Peinture pointilliste d’un anticléricalisme villageois haut-alpin

Pierre Gillis

Des historiens peuvent être chanceux. Ou plutôt, il en est qui ne laissent pas passer leur chance et arrivent à extraire un trésor d’informations inédites d’un événement improbable, d’un hasard de la vie. Jacques-Olivier Boudon fait partie de ces obstinés laboureurs de notre patrimoine : professeur à l’Université Paris-Sorbonne, spécialiste de la France du XIXe siècle, il a, en suivant les traces de Bonaparte sur la route Napoléon, passé une nuit dans une chambre d’hôtes au château de Picomtal, aux Crots, village proche d’Embrun et du barrage de Serre-Ponçon, sur la Durance. Il y a assisté à un spectacle retraçant l’histoire du château. Ce spectacle mettait en scène un menuisier qui a vécu au XIXe siècle, et qui a réparé les planchers du château ; il avait la curieuse habitude de couvrir les planches de bois dont il se servait de toutes sortes de réflexions relatives à sa vie et à celle de son village. Notre historien a immédiatement perçu les richesses que recelait ce matériau plus que précieux, et il a consacré plusieurs années de travail à en extraire la substantifique moelle. Il a ensuite fait partager ses trouvailles à un public plus large, en prenant la plume pour nous offrir un livre inattendu autant que passionnant.[1]

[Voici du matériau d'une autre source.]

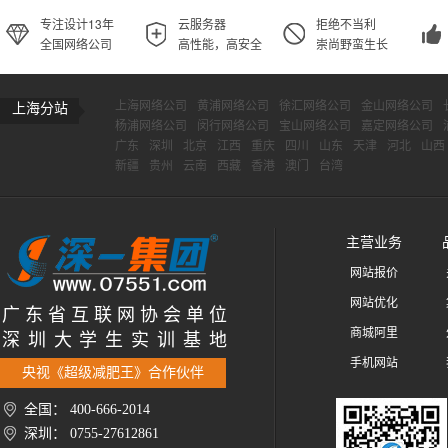
专注设计13年
云服务器
拒绝不当利
全国网络公司
高性能，高安全
崇尚野蛮生长
上海网络公司
黄浦网络公司
徐汇网络公司
金山网络公司
上海分站
杨浦网络公司
闵行网络公司
宝山网络公司
嘉定网络公司
广东
深圳
北京
江西
重庆
四川
山东
天津
河北
山西
新疆
贵州
云南
西藏
香港
澳门
台湾
主营业务
网站报价
网站优化
广 东 省 互 联 网 协 会 单 位
商城阿里
深 圳 大 学 生 实 训 基 地
手机网站
央视《超级减肥王》合作伙伴
全国： 400-666-2014
深圳： 0755-27612861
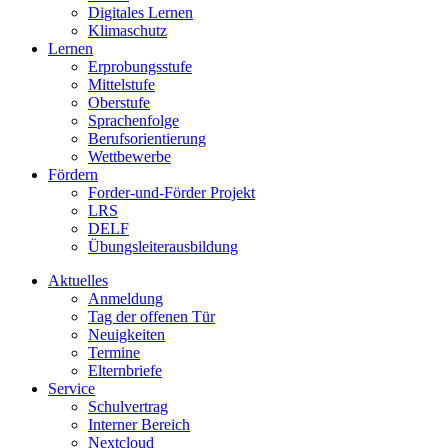
Digitales Lernen
Klimaschutz
Lernen
Erprobungsstufe
Mittelstufe
Oberstufe
Sprachenfolge
Berufsorientierung
Wettbewerbe
Fördern
Forder-und-Förder Projekt
LRS
DELF
Übungsleiterausbildung
Aktuelles
Anmeldung
Tag der offenen Tür
Neuigkeiten
Termine
Elternbriefe
Service
Schulvertrag
Interner Bereich
Nextcloud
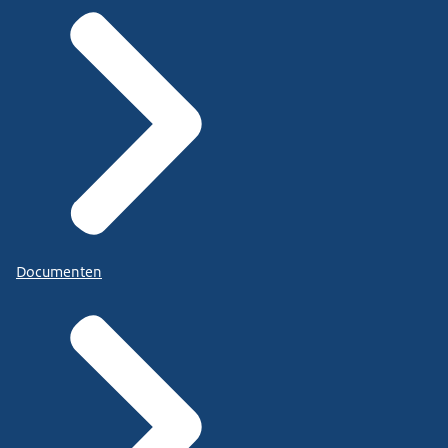
Documenten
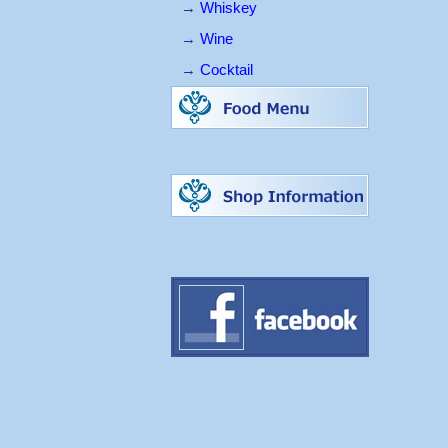
→
Whiskey
→
Wine
→
Cocktail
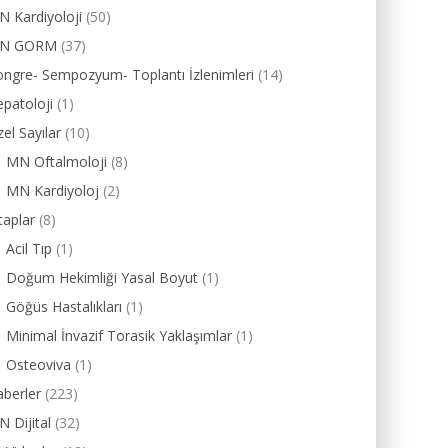
 Kardiyoloji
(50)
N GORM
(37)
ngre- Sempozyum- Toplantı İzlenimleri
(14)
patoloji
(1)
el Sayılar
(10)
MN Oftalmoloji
(8)
MN Kardiyoloj
(2)
taplar
(8)
Acil Tıp
(1)
Doğum Hekimliği Yasal Boyut
(1)
Göğüs Hastalıkları
(1)
Minimal İnvazif Torasik Yaklaşımlar
(1)
Osteoviva
(1)
berler
(223)
 Dijital
(32)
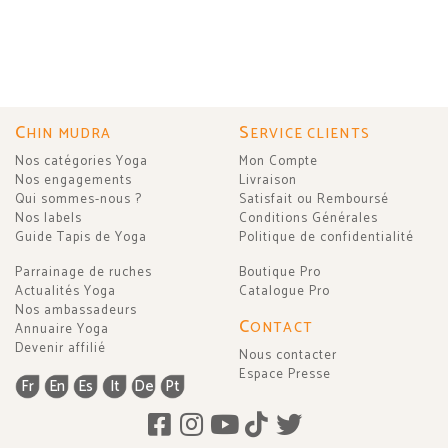
C
S
HIN MUDRA
ERVICE CLIENTS
Nos catégories Yoga
Mon Compte
Nos engagements
Livraison
Qui sommes-nous ?
Satisfait ou Remboursé
Nos labels
Conditions Générales
Guide Tapis de Yoga
Politique de confidentialité
Parrainage de ruches
Boutique Pro
Actualités Yoga
Catalogue Pro
Nos ambassadeurs
C
ONTACT
Annuaire Yoga
Devenir affilié
Nous contacter
Espace Presse
Fr
En
Es
It
De
Pt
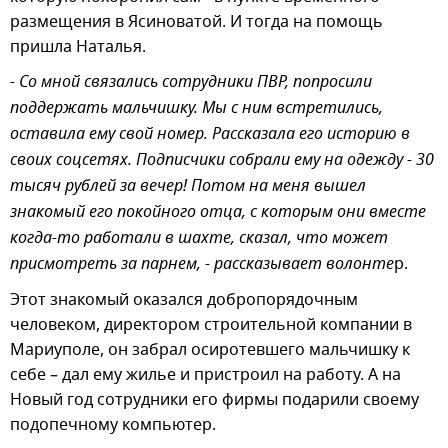
размещения в Ясиноватой. И тогда на помощь
пришла Наталья.
- Со мной связались сотрудники ПВР, попросили
поддержать мальчишку. Мы с ним встретились,
оставила ему свой номер. Рассказала его историю в
своих соцсетях. Подписчики собрали ему на одежду - 30
тысяч рублей за вечер! Потом на меня вышел
знакомый его покойного отца, с которым они вместе
когда-то работали в шахте, сказал, что может
присмотреть за парнем, - рассказывает волонте
р.
Этот знакомый оказался добропорядочным
человеком, директором строительной компании в
Мариуполе, он забрал осиротевшего мальчишку к
себе – дал ему жилье и пристроил на работу. А на
Новый год сотрудники его фирмы подарили своему
подопечному компьютер.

Joachim, c’est le prénom du menuisier en question, et son patronyme, c’est Martin. Joachim Martin a travaillé au château de Picomtal vers 1880, et a laissé 72 textes, à peu près 4 000 mots ou 20 000 signes, à l’intention de celui qu’il appelle « son ami lecteur », dont il présume à juste titre qu’il le lira après sa mort à lui, Joachim Martin. Il est par ailleurs violoneux, ce qui l’amène à fréquenter les fêtes villageoises où il se procure un supplément de revenus. Il parle de tout ce qui le préoccupe, dont l’essentiel a trait à la vie de son village. Sachant qu’il ne sera lu qu’à titre posthume, Joachim ne mâche pas ses mots et ses messages éclairent crûment le monde rural et alpin de la fin du XIXe siècle.

On apprend bien des choses, à partir de ces 20 000 signes et de l’enquête menée par Jacques-Olivier Boudon, à la fois sur les mentalités paysannes de la IIIe République, sur les rapports entre l’Église et les élites républicaines alors que celles-ci tentent d’évincer les nostalgiques de l’Ancien Régime, et sur des formes d’anticléricalisme populaire et rural.

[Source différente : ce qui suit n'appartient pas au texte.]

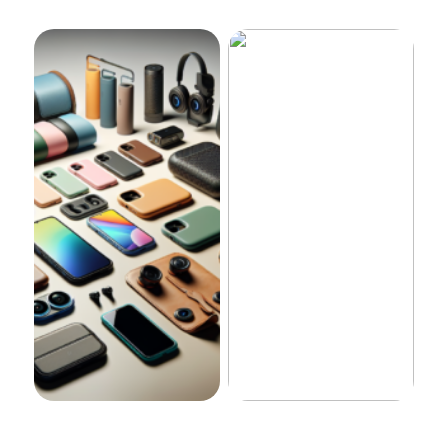
Laadukkaat lisävarusteet
Tehokas ja luotettava ratkaisu
puhelimille 2025
yrityksellesi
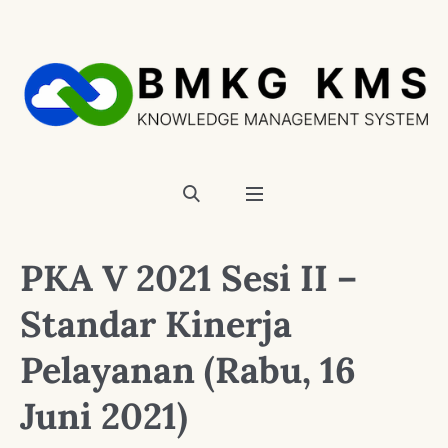
PKA V 2021 Sesi II –
Standar Kinerja
Pelayanan (Rabu, 16
Juni 2021)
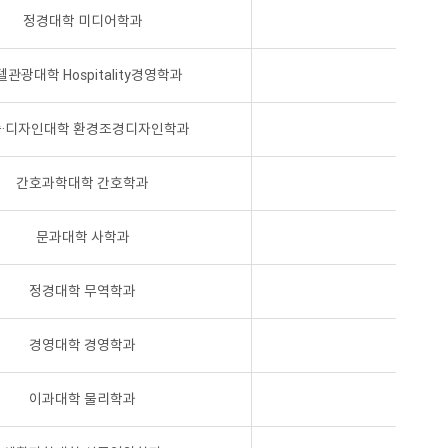
정경대학 미디어학과
텔관광대학 Hospitality경영학과
·디자인대학 환경조경디자인학과
간호과학대학 간호학과
문과대학 사학과
정경대학 무역학과
경영대학 경영학과
이과대학 물리학과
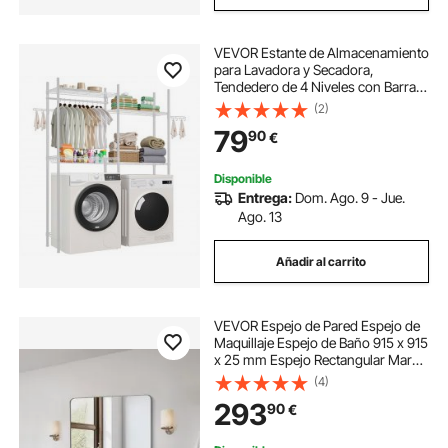
VEVOR Estante de Almacenamiento
para Lavadora y Secadora,
Tendedero de 4 Niveles con Barra y
Ganchos, Estantes Ajustables de
(2)
dos Filas para Lavadora, Ahorra
79
90
€
Espacio para Lavadero, Color
Blanco
Disponible
Entrega:
Dom. Ago. 9 - Jue.
Ago. 13
Añadir al carrito
VEVOR Espejo de Pared Espejo de
Maquillaje Espejo de Baño 915 x 915
x 25 mm Espejo Rectangular Marco
de Aleación de Aluminio Negro con
(4)
Soporte en Forma de Z para Baño
293
90
€
Dormitorio Sala de Estar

La République admirée depuis la Durance

Joachim a un avis tranché sur les évolutions politiques dont Paris est le centre, mais dont les retombées sur la vie d’un artisan-paysan des Hautes Alpes sont importantes :

La république a fait de belles choses en 1881. Janvier et février a fait fermer 200 couvents, diminué les curés et évêques d’un tiers. A prohibé les croix au cimetière et honneurs fantasques. Les religieuses ont été retirées des écoles publiques. Mis le service militaire à 40 mois de présence au corps ; augmenté des pensions militaires, augmenté les gradés, dépensé 10 millions aux forts de Briançon, dépensé 110 mille francs dans le torrent de Vachères pour plantations.

4 milliards qu’elle a dépensé en France pour les écoles publiques. Conquis la Tunisie, Sud Afrique avec 60 millions de dépense et peu d’hommes (p. 115).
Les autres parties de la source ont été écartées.